Work instruction -
The tail of the records, from the line containing "Home (751, 109)" through the final line, should be printed exactly and on its own.

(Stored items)
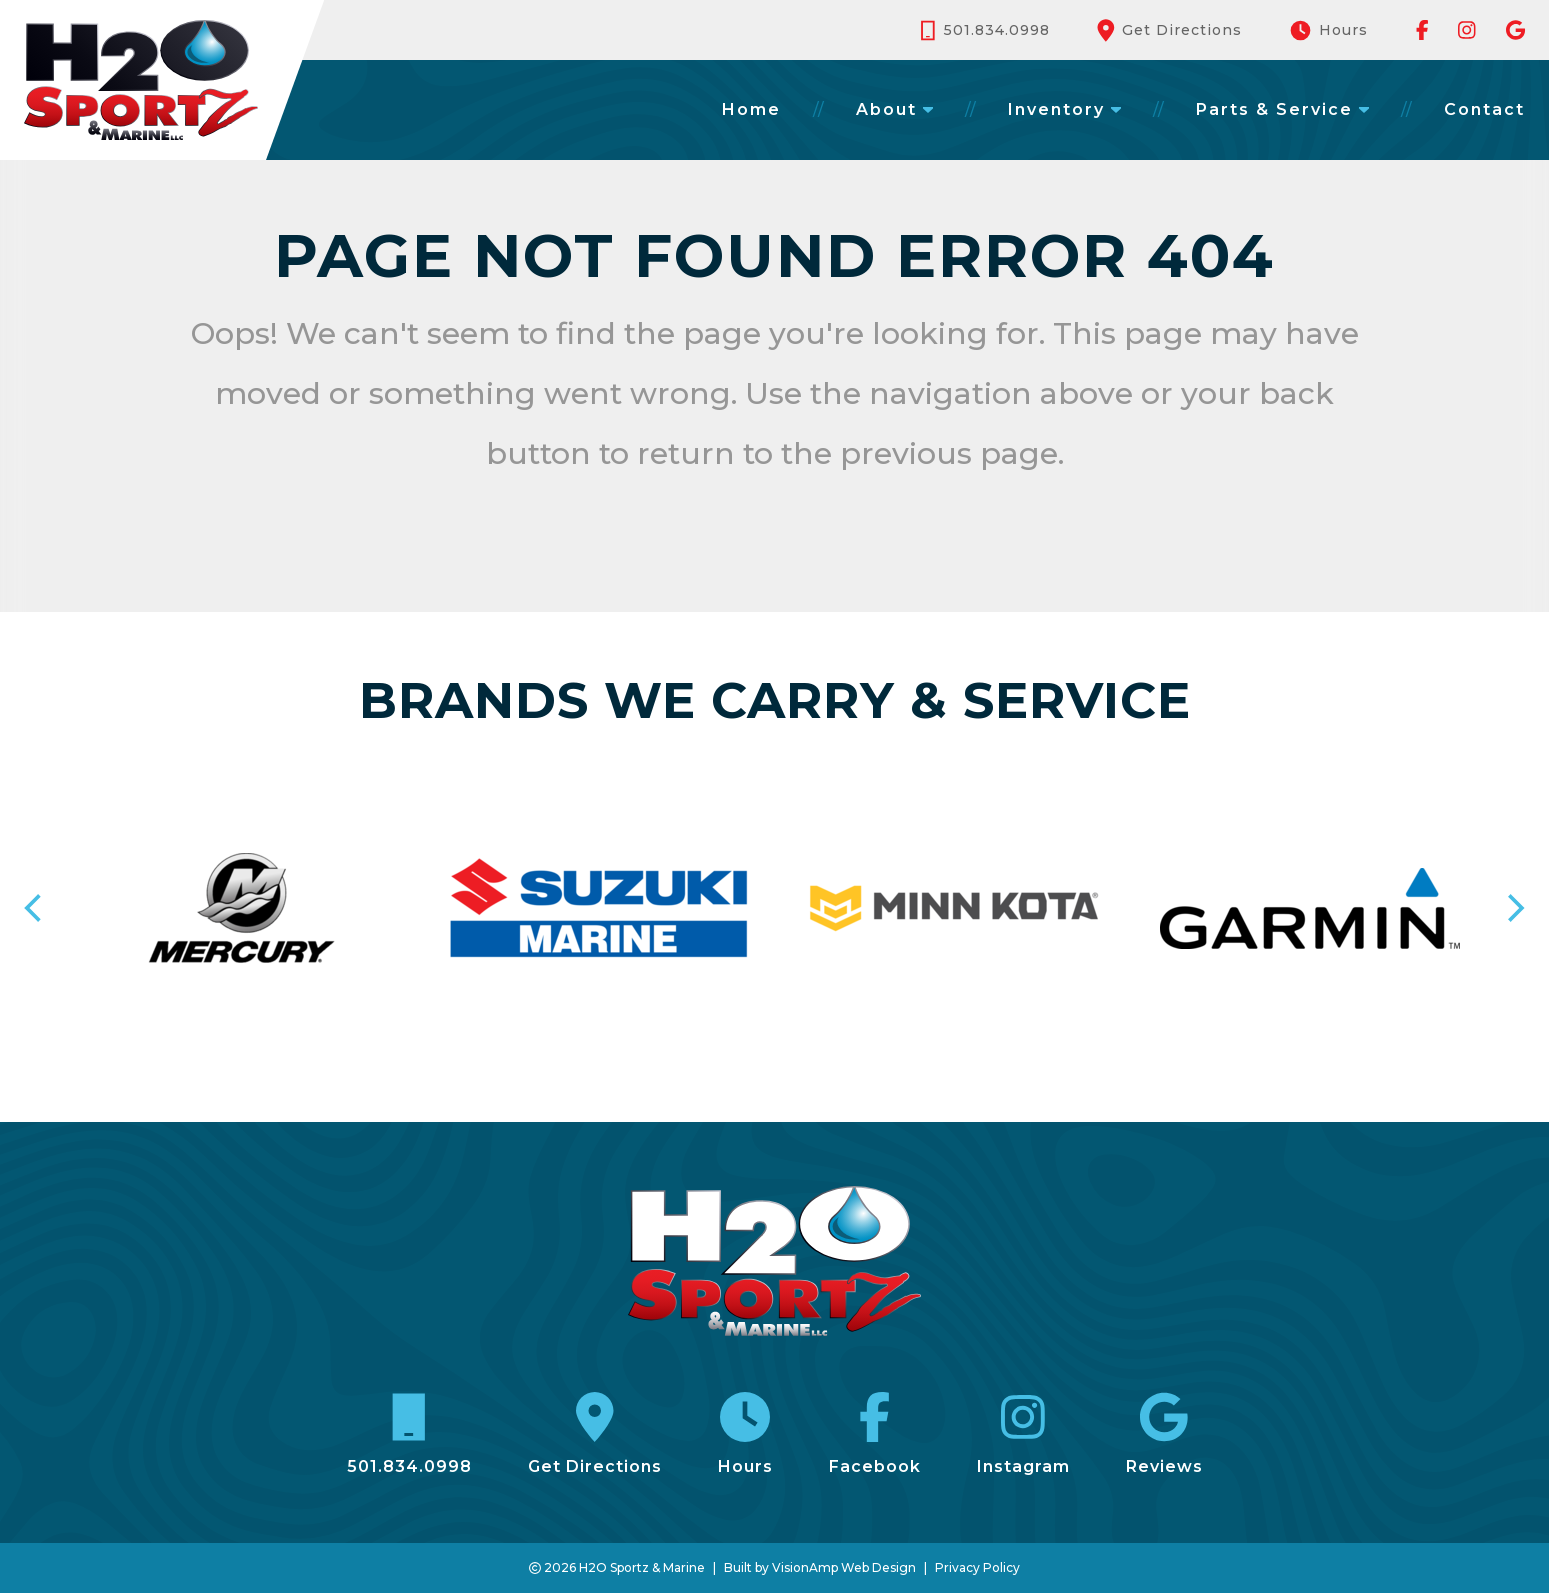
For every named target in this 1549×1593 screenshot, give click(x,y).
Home (751, 109)
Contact (1484, 109)
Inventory (1064, 109)
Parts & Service (1282, 109)
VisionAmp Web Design (844, 1567)
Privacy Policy (977, 1567)
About (894, 109)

Exercise output -
Home (751, 109)
Contact (1484, 109)
Inventory (1064, 109)
Parts & Service (1282, 109)
VisionAmp Web Design (844, 1567)
Privacy Policy (977, 1567)
About (894, 109)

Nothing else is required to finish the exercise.